= Beginning of Section =
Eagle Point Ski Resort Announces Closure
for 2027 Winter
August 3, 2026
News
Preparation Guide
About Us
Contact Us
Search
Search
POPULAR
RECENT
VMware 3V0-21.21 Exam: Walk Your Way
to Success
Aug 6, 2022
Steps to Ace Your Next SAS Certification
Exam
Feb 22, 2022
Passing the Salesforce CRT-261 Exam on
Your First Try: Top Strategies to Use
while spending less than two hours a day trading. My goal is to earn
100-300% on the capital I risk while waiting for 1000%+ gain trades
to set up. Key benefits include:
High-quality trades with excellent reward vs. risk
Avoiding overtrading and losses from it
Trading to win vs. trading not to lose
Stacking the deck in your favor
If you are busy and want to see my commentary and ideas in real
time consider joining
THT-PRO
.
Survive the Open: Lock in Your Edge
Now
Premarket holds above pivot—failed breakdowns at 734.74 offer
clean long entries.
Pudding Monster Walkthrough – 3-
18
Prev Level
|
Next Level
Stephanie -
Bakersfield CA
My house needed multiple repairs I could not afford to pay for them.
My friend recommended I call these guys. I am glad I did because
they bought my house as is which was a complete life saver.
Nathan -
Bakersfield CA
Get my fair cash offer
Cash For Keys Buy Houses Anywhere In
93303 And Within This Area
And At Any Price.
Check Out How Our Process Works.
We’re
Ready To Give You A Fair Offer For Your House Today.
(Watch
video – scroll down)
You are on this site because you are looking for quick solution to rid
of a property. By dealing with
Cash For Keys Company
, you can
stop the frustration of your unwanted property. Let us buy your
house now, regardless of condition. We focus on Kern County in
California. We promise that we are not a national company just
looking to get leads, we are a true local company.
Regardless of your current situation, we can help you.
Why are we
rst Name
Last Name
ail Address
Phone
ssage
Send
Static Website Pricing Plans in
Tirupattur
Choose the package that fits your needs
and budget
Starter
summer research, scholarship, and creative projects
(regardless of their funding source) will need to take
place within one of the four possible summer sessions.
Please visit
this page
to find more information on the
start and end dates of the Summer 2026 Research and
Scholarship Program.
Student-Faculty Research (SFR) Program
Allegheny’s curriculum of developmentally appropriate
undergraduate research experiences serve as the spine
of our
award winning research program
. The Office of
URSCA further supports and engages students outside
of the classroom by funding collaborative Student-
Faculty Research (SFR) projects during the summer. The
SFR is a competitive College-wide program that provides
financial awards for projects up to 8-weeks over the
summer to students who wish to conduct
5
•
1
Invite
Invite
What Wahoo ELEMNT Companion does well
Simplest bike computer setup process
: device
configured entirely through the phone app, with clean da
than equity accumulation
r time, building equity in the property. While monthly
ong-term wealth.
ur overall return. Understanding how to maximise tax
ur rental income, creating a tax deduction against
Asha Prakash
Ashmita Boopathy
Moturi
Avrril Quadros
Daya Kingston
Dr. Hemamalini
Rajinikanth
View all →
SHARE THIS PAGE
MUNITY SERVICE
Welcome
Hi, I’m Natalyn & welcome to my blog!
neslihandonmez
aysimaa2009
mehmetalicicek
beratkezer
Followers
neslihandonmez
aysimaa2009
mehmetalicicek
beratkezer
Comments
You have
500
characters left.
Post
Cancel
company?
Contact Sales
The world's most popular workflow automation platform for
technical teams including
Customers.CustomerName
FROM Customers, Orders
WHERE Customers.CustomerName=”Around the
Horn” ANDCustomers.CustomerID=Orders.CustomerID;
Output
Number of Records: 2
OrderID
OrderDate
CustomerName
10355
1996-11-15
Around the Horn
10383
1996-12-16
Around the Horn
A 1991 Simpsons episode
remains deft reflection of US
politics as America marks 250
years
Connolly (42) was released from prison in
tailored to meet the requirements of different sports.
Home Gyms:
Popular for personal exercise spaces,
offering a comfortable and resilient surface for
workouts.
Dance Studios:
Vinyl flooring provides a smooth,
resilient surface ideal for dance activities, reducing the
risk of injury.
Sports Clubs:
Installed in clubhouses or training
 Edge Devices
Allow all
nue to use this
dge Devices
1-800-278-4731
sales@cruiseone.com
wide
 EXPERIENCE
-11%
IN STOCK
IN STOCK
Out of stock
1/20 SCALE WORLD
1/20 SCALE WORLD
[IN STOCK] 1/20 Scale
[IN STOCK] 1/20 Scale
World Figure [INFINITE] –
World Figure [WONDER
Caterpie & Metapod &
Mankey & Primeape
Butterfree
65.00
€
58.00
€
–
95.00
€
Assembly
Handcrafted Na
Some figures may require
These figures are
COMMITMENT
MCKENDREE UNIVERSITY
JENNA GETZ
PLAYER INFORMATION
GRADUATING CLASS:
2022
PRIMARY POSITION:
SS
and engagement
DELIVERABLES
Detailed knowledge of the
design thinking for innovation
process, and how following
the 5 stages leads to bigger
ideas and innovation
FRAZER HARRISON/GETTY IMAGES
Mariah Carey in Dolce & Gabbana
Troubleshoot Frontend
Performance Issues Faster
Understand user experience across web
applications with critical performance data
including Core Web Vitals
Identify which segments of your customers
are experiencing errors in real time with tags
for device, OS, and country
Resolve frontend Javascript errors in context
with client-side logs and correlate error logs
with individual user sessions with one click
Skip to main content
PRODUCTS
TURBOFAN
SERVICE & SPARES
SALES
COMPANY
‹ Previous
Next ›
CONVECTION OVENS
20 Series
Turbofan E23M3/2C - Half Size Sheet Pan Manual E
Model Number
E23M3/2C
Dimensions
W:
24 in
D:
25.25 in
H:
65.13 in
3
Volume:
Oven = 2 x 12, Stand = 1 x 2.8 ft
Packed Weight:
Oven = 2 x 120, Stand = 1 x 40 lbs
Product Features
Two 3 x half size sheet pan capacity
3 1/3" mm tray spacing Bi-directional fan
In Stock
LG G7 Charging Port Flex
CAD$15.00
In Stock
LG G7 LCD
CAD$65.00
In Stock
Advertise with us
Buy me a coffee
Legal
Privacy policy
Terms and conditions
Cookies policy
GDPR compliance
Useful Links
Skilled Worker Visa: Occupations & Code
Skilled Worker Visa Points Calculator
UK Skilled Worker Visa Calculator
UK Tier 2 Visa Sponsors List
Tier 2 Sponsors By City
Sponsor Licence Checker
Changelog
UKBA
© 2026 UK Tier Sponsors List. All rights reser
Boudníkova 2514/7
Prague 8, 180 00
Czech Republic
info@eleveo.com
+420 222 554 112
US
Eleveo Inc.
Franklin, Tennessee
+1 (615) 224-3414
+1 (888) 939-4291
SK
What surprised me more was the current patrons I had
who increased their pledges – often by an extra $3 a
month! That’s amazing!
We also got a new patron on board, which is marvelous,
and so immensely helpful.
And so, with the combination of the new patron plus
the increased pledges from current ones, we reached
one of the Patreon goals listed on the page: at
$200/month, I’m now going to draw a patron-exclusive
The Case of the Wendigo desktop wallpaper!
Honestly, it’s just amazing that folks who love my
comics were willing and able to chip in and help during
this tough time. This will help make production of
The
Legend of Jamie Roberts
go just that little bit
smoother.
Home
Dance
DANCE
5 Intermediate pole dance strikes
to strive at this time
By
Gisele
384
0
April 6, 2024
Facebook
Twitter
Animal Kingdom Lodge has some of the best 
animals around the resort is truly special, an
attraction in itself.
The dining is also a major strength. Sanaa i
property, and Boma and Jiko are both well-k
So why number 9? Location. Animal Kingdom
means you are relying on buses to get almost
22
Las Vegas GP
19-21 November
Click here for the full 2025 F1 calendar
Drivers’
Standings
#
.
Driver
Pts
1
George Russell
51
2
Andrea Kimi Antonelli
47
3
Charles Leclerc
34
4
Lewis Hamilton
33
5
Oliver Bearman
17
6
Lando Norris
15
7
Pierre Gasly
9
= End of Section =
> Problem details
Print the first line of the records above and each line after it, exactly, through the line with "100-300% on the".

> Your solution
Eagle Point Ski Resort Announces Closure
for 2027 Winter
August 3, 2026
News
Preparation Guide
About Us
Contact Us
Search
Search
POPULAR
RECENT
VMware 3V0-21.21 Exam: Walk Your Way
to Success
Aug 6, 2022
Steps to Ace Your Next SAS Certification
Exam
Feb 22, 2022
Passing the Salesforce CRT-261 Exam on
Your First Try: Top Strategies to Use
while spending less than two hours a day trading. My goal is to earn
100-300% on the capital I risk while waiting for 1000%+ gain trades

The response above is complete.